La Marie de Magdala selon Jean


Jean fait entrer en scène Marie pour la première fois au sein du groupe de femmes (avec aussi le « disciple bien-aimé ») qui recueillirent le dernier souffle de Jésus, près de la croix (Jean 19:25). Sans doute sa seule mention était-elle significative pour les premiers lecteurs de cet évangile, qui devaient parfaitement savoir de qui il s'agissait, ce qui est loin d'être notre cas. Vient ensuite, intercalé, le récit de la course au tombeau, après qu'elle eut – une première fois déjà – couru avertir Pierre et « l'autre disciple » que la pierre du sépulcre avait été ôtée. Ce court épisode de « courses » s'achève sur une note ambiguë, car si Pierre et Jean – on s'accorde à dire qu'il s'agit de lui, même s'il reste anonyme – entrent et constatent la résurrection, et si même on lit au sujet de Jean qu'il « vit et il crut » (quoi, au juste ?), ils semblent se trouver dans un état de sidération, sans saisir (« En effet, ils n’avaient pas encore compris l’Écriture selon laquelle Jésus devait se relever d’entre les morts » v. 9), et font demi-tour pour revenir sur leurs pas et retourner s'enfermer chez eux.

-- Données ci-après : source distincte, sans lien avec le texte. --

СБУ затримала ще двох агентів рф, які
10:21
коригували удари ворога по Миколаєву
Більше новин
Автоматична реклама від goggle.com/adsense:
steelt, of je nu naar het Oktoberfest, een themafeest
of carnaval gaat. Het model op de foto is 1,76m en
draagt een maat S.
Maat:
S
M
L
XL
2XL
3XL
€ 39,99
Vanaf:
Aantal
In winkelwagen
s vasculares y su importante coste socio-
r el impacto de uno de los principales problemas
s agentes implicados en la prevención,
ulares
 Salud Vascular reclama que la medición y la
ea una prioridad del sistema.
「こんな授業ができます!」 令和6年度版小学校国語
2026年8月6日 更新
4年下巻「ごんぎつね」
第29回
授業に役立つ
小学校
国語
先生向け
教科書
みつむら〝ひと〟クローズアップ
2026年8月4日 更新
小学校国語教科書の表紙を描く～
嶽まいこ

Ce qu'on sait d'elle par Jean est extrêmement succinct : elle vient de Magdala. Rien d'autre ! Contrairement aux autres femmes des évangiles qui – sauf erreur, et avec l'exception d'une mystérieuse « Susanne »  (Luc 8:3) – ne sont jamais nommées d'après leur lieu d'origine, mais toujours liées à un homme (mère de, femme de, fille de, sœur de), Marie est identifiée par sa ville d'origine. Cela sert plus à la distinguer des autres Marie qu'à dire quelque chose d'elle, sinon qu'elle semble seule, sans mari, chose insolite en Israël, et même étrange, voire suspecte, ce qui d'ailleurs peut expliquer en partie le dédain des disciples eux-mêmes.

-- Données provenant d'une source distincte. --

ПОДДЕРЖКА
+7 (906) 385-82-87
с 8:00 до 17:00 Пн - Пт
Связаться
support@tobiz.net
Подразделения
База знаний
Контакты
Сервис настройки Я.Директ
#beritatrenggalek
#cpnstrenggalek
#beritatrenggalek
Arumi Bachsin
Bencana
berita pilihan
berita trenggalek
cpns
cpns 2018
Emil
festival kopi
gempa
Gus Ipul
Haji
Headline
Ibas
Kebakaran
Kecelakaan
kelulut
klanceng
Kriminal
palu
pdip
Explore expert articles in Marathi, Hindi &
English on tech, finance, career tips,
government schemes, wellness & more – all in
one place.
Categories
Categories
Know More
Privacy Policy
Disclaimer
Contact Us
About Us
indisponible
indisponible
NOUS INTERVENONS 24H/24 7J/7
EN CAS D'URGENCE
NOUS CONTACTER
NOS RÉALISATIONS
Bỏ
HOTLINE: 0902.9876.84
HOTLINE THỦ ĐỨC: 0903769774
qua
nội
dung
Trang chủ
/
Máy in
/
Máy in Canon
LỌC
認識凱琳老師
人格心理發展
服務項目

Nous trouverons les clés de sa personnalité telle que Jean veut nous la présenter dans le récit de Jean lui-même, tout succinct qu'il est.



Une femme des refus


Je vois chez cette femme une suite de refus instinctifs qui se succèdent :


- le refus que le sabbat, qui venait d'une étrange manière imposer un intermède tendu dans le drame qu'elle vivait avec tous les autres disciples (et il était hors de question de ne pas « s'arrêter » pendant ce sabbat-là), ne mette fin à toute l'histoire où elle avait impliqué sa vie entière. Quel sabbat cela a dû être ! Sabbat de tension, d'anxiété, de questionnement, d'alarme, de déception, de désarroi. Assurément pas un sabbat de l'âme. Plutôt un repos et un enfermement imposés, dans l'attente confuse d'un acte divin peut-être. Un peu comme la nuit de la première Pâque.


- le refus de « rentrer chez soi » : tandis que les deux disciples, accourus au tombeau, s'en retournent chez eux, interloqués – et certainement pas en courant, cette fois – Marie reste là, près du sépulcre, et cherche encore un espoir en se baissant pour regarder. Repartir chez elle ? Oui, mais ensuite ? Où aller ? Comment continuer à vivre ? Comment reprendre le cours de la vie et des choses, comme s'il s'était agi d'une cruelle mésaventure, d'un malencontreux épisode, d'espoirs vite soulevés et vite déçus ?


- le refus de ne pas « comprendre » : le texte nous dit que les deux disciples qui étaient là – et ceux qui n'étaient pas là, encore moins – ne comprenaient pas encore que, selon l'Écriture, Jésus devait ressusciter des morts. Et sans doute en était-il de même pour Marie d'ailleurs. Et l'Écriture était-elle si claire après tout ? Elle ne l'est devenue, et pour chacun d'eux, que plus tard, lorsque Jésus la leur ouvrira. Mais pour elle, pour l'instant, cette incompréhension, cela ne lui suffisait pas, instinctivement. Elle ne pouvait se résoudre à juste repartir pensive. Elle se tient donc là.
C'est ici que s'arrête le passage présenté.